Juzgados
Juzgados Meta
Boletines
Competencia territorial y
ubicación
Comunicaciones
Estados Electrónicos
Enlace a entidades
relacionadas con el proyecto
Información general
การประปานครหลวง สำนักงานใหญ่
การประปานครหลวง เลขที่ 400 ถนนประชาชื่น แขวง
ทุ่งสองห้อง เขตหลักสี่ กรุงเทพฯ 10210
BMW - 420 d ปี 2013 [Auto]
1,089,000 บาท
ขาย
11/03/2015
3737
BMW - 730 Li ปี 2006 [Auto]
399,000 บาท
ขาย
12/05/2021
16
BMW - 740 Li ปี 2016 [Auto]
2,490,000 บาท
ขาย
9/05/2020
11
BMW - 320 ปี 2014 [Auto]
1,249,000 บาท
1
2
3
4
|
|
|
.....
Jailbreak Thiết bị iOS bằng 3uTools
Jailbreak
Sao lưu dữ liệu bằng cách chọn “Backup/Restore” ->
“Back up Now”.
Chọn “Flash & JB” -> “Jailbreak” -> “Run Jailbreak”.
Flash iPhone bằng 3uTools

---

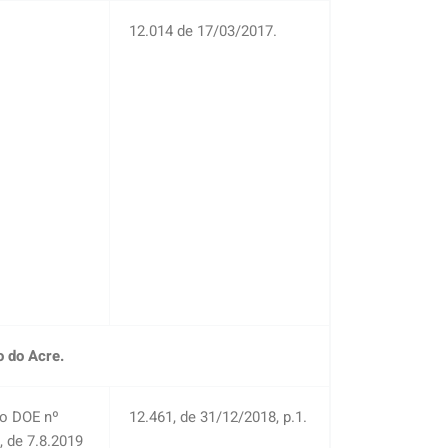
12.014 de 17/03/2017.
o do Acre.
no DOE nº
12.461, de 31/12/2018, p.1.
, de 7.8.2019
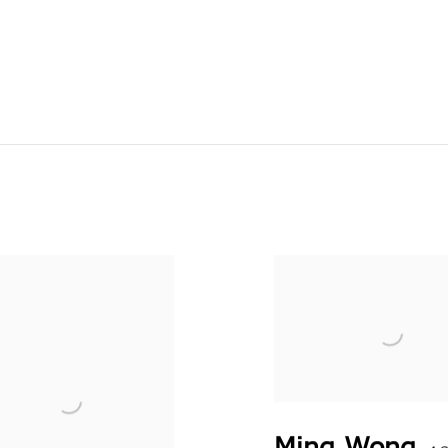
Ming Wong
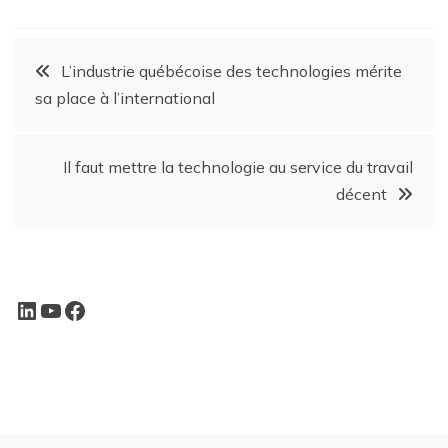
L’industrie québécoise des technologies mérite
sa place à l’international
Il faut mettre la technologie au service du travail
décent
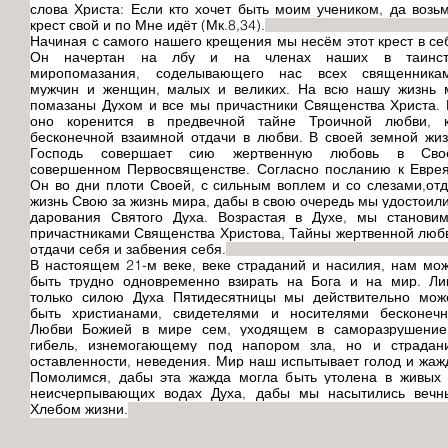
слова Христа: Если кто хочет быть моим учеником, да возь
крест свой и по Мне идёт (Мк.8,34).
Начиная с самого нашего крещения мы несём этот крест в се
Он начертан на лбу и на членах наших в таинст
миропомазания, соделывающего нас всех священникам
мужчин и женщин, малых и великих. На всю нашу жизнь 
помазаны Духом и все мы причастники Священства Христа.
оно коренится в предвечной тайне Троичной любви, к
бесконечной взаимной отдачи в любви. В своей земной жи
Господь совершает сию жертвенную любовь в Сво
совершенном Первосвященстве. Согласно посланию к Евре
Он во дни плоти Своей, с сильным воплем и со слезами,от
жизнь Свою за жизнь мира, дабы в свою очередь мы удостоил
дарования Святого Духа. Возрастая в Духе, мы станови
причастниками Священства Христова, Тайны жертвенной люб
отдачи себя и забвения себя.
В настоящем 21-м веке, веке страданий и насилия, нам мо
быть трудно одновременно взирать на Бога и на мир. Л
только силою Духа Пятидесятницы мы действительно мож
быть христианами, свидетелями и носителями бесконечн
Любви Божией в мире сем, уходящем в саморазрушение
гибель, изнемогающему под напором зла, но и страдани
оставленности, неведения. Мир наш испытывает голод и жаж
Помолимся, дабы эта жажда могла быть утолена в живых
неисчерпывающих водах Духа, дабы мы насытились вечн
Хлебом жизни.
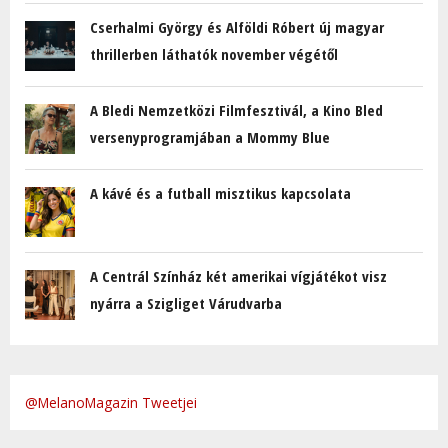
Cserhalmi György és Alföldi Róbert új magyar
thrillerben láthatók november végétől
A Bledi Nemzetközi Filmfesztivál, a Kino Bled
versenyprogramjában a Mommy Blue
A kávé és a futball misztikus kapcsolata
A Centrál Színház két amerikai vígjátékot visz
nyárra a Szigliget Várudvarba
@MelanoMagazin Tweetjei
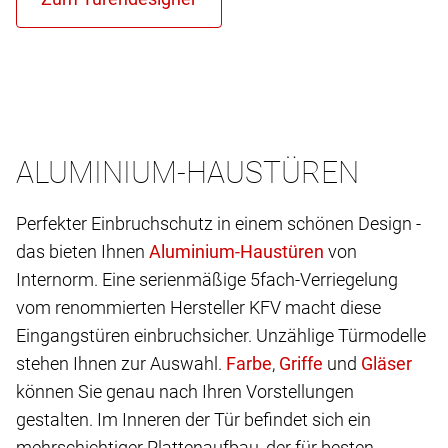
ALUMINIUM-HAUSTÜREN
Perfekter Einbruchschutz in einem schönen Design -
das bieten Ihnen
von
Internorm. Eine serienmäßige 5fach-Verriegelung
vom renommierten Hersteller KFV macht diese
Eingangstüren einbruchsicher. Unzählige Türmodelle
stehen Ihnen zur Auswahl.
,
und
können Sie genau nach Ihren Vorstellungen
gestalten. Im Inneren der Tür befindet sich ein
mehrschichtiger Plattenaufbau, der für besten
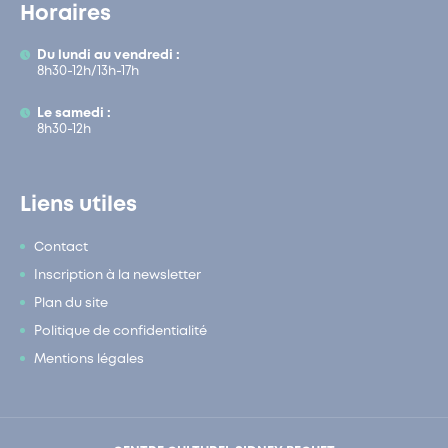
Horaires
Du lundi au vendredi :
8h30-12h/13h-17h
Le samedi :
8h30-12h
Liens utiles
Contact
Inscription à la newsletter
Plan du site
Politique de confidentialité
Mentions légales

PROBLEM TO WORK ON: Each line above that includes the word "жизнь" is to be copied.

TASK ANSWER:
мужчин и женщин, малых и великих. На всю нашу жизнь 
жизнь Свою за жизнь мира, дабы в свою очередь мы удостоил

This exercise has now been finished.